The American Quarter Horse is the oldest recognized and most well-represented breed in the United States. The American Quarter Horse Association (AQHA) has registered more than 6 million horses since its founding in 1940. First known for its speed, the Quarter Horse earned its name by its ability to outrun any horse breed in races of a quarter mile or less. They are also the preferred breed used on working ranches in America.
Quarter Horses excel in timed events from team roping to barrel racing, tie-down roping, and steer wrestling, with many ranking as the top mounts at the Wrangler National Finals Rodeo. The breed is also widely known for reining—the only western sport held at the FEI World Equestrian Games.
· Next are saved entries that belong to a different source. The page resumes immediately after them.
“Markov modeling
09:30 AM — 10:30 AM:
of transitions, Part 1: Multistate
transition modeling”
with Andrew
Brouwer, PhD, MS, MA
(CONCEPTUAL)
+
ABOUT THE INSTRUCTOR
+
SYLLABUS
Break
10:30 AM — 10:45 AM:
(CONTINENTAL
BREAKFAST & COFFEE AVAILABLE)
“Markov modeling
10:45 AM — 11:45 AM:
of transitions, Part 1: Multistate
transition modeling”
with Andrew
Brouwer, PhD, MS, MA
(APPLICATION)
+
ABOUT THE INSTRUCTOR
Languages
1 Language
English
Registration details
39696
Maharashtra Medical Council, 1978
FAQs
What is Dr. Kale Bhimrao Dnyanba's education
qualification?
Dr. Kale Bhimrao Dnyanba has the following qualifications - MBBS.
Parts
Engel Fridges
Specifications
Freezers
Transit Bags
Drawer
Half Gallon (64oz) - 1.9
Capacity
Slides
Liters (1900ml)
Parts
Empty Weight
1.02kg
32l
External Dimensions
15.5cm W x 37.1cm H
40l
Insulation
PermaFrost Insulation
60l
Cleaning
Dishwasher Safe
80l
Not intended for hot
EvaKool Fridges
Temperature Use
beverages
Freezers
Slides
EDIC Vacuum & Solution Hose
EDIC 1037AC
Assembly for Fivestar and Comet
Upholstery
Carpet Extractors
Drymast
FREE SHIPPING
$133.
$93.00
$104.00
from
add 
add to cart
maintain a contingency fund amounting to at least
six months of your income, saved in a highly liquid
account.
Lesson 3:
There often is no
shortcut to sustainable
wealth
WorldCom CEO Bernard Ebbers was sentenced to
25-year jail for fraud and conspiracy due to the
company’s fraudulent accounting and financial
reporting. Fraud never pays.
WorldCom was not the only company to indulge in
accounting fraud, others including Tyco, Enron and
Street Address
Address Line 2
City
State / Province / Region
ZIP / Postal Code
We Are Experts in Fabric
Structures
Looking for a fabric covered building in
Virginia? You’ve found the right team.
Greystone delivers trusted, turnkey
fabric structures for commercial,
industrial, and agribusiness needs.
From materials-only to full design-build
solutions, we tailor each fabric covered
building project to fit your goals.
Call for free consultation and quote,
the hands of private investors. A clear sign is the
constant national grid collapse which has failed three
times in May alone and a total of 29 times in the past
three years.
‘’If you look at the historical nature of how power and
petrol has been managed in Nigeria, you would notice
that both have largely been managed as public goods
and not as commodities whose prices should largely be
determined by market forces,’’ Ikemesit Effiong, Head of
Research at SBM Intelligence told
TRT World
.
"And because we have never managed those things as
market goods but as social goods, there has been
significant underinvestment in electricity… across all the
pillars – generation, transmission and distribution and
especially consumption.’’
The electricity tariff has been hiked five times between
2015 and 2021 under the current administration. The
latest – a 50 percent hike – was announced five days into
In addition to speed, Quarter Horses are known for their versatility and suitability for riders of all experience levels. These horses compete in numerous disciplines, including jumping, Dressage, driving, and more.
Large, colorful dark and white coat patterns distinguish the Paint Horse from other stock horse breeds. The markings are categorized by the amount of and location of white patches on the horse. The American Paint Horse Association Paint Association (APHA) use these three descriptions to define each pattern: tobiano, overo, and tovero.
A Solid Paint-Bred is a horse that meets lineage requirements but has little or no white. Paint Horses must descend from registered APHA, AQHA, or Jockey Club (Thoroughbreds) to qualify for American Paint Horse Association registration.
Like the Quarter Horse, paints are a versatile stock horse breed that excels in English, Dressage, and Western disciplines with opportunities to show at APHA-approved or open shows.
An added bonus: APHA hosts a Paint Alternative Competition (PAC) for riders to tally year-end points at unsanctioned shows to earn year-end prizes, titles and lifetime awards.
People often confuse Paints and Pintos. Both have splashes of white patterns against a dark coat, often with white face and leg markings but are distinctive from each other.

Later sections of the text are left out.